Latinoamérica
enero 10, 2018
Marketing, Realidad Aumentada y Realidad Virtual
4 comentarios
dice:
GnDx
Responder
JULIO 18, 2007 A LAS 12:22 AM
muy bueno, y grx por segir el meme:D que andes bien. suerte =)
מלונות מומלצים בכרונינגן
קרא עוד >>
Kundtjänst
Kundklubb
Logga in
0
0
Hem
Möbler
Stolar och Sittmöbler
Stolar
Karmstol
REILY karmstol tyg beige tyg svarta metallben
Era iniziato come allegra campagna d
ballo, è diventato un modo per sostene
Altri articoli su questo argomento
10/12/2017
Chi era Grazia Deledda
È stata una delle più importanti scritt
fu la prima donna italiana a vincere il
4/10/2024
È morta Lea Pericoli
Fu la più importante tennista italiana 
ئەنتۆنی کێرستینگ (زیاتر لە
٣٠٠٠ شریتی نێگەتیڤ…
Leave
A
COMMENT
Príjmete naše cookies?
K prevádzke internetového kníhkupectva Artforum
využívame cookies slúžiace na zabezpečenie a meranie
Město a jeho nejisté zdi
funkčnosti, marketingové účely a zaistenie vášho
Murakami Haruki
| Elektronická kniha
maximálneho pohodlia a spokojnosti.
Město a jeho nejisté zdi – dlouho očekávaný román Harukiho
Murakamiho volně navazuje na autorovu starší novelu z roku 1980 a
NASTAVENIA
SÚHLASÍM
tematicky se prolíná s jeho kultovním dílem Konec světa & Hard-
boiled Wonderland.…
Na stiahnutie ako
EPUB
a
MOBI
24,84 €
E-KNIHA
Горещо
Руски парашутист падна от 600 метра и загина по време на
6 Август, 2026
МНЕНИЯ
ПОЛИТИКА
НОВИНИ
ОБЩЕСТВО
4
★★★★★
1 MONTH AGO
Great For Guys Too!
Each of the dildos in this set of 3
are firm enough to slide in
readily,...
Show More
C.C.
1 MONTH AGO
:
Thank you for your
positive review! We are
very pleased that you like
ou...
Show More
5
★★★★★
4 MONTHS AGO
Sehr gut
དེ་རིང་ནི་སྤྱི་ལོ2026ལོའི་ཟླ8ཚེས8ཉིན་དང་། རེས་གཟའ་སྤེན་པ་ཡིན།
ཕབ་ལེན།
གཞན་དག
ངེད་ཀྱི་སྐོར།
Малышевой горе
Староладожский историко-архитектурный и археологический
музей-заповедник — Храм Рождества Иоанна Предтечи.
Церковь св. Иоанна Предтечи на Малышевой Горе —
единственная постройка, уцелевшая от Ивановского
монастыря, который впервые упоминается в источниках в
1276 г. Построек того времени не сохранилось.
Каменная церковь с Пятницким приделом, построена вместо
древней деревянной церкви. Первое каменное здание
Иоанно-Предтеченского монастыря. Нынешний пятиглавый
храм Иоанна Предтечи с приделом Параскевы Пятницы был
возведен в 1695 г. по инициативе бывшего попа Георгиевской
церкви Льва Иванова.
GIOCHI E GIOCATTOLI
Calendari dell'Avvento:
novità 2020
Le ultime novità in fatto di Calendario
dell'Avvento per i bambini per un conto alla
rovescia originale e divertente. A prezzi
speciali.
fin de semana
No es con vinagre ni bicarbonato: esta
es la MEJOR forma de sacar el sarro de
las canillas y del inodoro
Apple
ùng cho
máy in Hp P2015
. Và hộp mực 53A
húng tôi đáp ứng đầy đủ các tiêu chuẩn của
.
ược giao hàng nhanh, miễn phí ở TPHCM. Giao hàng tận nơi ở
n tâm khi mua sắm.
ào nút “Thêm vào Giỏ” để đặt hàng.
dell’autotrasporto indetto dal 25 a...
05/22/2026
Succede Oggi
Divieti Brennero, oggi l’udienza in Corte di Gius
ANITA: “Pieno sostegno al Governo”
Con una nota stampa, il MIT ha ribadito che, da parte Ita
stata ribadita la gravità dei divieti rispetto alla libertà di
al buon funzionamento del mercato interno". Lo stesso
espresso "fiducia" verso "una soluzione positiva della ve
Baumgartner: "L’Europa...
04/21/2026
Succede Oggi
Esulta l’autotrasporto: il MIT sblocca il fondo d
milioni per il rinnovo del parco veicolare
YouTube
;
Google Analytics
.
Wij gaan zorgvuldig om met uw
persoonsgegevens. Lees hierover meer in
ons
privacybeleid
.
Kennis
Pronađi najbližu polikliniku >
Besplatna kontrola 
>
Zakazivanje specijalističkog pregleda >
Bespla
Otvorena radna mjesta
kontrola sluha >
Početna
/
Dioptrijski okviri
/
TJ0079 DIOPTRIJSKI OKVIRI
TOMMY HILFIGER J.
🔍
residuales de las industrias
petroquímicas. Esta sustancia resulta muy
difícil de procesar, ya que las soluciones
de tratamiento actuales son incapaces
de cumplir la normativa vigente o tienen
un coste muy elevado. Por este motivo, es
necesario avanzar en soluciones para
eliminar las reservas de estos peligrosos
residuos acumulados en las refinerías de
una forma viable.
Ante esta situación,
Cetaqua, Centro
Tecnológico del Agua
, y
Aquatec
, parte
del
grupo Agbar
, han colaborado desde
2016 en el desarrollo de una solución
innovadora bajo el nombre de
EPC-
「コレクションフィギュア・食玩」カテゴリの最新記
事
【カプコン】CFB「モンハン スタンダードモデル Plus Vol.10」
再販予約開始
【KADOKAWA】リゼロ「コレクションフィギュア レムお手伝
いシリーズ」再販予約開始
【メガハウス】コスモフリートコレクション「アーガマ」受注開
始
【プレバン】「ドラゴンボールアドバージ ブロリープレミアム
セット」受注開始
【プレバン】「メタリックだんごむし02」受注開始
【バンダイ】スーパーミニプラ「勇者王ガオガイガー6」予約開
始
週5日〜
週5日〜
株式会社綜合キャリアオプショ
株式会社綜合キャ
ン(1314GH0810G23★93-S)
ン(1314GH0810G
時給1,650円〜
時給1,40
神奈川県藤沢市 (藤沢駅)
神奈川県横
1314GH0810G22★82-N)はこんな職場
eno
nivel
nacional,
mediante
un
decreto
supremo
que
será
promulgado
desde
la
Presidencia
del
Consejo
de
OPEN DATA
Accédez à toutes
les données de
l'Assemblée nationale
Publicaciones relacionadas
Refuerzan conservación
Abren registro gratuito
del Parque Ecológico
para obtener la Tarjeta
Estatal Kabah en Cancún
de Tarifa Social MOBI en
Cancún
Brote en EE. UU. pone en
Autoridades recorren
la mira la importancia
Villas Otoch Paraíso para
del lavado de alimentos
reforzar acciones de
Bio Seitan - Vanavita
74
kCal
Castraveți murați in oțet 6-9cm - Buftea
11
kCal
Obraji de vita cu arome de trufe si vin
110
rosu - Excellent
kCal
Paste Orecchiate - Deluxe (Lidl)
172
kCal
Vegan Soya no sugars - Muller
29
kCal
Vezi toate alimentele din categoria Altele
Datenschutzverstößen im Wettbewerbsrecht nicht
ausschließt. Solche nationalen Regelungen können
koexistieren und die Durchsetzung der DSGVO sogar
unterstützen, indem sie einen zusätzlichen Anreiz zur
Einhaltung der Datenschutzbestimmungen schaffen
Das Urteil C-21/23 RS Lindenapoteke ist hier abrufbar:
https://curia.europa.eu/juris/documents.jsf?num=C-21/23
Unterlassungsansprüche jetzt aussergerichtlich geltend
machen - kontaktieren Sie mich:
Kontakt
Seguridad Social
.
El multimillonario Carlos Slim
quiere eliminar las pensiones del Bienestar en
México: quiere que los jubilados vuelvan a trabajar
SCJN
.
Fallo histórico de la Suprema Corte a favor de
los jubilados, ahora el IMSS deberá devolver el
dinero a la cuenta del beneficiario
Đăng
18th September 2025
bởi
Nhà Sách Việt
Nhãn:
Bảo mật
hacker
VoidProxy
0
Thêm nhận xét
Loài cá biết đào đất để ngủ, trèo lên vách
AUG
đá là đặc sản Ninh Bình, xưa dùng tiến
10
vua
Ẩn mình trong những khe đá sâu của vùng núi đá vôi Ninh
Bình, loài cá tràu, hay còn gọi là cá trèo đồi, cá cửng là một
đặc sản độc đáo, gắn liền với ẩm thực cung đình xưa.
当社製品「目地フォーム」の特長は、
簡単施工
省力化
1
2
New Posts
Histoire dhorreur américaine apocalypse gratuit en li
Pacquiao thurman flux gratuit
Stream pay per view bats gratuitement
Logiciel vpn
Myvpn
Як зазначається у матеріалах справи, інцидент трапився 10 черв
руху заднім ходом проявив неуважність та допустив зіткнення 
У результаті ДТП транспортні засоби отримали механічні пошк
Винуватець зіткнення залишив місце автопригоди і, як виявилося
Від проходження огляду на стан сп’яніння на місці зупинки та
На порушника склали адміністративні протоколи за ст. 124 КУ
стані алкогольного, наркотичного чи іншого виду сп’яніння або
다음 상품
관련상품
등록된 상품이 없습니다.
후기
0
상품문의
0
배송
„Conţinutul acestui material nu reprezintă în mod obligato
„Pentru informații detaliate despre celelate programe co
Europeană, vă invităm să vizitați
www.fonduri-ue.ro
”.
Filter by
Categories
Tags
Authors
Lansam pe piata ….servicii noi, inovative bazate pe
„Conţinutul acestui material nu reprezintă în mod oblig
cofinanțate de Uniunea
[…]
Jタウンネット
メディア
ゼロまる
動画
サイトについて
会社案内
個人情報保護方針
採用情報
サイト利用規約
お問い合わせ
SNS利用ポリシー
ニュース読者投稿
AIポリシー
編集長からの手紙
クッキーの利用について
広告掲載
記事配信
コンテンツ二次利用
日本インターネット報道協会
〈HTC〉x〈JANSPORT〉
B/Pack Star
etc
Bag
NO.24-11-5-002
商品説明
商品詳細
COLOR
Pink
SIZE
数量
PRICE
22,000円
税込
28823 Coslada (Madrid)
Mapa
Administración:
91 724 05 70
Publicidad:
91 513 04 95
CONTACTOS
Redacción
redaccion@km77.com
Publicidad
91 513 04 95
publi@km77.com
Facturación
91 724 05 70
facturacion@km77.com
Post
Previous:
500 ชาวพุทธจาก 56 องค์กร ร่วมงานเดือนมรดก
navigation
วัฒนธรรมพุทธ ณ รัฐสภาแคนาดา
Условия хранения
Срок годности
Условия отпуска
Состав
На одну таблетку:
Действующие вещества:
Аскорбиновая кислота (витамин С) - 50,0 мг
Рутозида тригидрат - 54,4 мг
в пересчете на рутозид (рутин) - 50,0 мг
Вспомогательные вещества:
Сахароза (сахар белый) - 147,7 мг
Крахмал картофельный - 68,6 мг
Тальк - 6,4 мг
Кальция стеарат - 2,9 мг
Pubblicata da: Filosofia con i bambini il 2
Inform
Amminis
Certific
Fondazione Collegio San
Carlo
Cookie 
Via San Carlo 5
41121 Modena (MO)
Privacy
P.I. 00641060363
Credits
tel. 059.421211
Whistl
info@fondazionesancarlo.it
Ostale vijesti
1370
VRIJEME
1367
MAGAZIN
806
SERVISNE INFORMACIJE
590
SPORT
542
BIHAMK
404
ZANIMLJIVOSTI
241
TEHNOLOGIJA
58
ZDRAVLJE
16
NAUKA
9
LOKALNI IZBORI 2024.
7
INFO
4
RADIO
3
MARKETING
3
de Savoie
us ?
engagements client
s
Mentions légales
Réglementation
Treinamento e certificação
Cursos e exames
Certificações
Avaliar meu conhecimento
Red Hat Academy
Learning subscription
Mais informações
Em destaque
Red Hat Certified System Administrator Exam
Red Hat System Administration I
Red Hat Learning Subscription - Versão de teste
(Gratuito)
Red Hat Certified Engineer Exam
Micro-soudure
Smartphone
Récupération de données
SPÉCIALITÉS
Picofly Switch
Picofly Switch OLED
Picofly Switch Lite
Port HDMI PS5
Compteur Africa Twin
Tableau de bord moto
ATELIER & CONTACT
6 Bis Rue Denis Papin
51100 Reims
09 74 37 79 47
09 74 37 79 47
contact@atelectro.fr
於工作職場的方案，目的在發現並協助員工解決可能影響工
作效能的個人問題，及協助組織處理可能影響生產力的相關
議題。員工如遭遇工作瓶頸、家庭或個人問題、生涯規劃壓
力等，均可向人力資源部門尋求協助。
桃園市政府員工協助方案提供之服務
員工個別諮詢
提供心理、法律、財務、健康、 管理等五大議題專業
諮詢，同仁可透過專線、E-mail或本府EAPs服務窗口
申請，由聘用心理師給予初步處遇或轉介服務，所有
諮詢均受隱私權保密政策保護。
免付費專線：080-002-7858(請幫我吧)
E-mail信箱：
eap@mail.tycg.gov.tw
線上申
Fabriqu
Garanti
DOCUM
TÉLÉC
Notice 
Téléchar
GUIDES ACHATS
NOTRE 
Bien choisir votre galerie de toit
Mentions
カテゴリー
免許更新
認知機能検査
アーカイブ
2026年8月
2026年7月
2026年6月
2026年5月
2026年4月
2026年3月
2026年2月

++++++++

## Problem
Scan the entries above for the word "parte". Report the lines that hold it.

## Worked solution
Con una nota stampa, il MIT ha ribadito che, da parte Ita
, parte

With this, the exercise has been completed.